-- Given data follows --

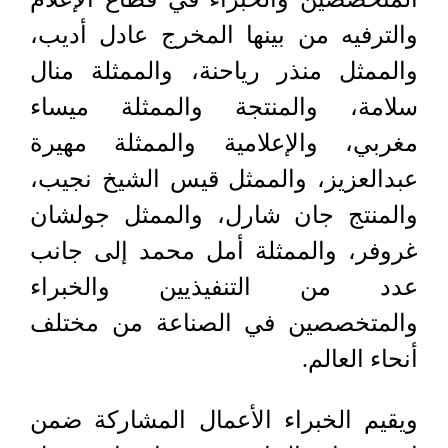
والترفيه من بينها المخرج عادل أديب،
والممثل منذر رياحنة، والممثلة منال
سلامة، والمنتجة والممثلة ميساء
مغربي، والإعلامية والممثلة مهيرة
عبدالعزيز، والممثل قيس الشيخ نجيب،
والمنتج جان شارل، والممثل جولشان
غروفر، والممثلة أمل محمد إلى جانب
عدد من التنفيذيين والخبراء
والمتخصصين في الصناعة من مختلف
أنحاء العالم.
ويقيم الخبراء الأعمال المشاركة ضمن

-- Given data concluded --
-- Given data follows --

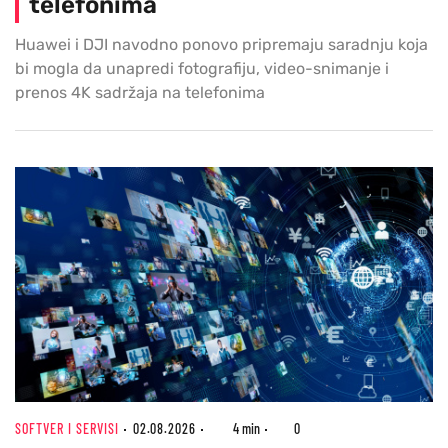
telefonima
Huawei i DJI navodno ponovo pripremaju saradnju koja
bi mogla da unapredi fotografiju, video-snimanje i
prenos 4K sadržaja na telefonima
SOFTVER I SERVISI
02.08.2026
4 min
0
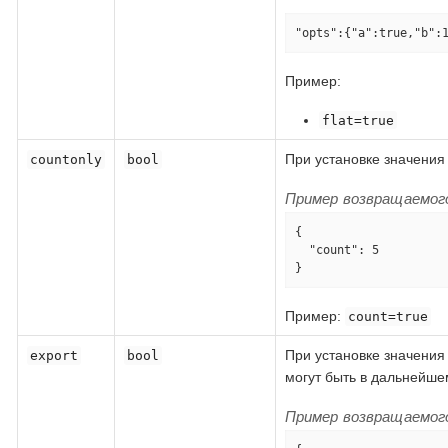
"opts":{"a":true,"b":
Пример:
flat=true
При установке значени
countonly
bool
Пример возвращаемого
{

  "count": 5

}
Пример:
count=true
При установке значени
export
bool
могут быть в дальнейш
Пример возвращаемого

-- Given data concluded --

What you have to do:
Using the entries, return every line where the word "والممثلة" can be found.

Task answer:
والممثل منذر رياحنة، والممثلة منال
سلامة، والمنتجة والممثلة ميساء
مغربي، والإعلامية والممثلة مهيرة
غروفر، والممثلة أمل محمد إلى جانب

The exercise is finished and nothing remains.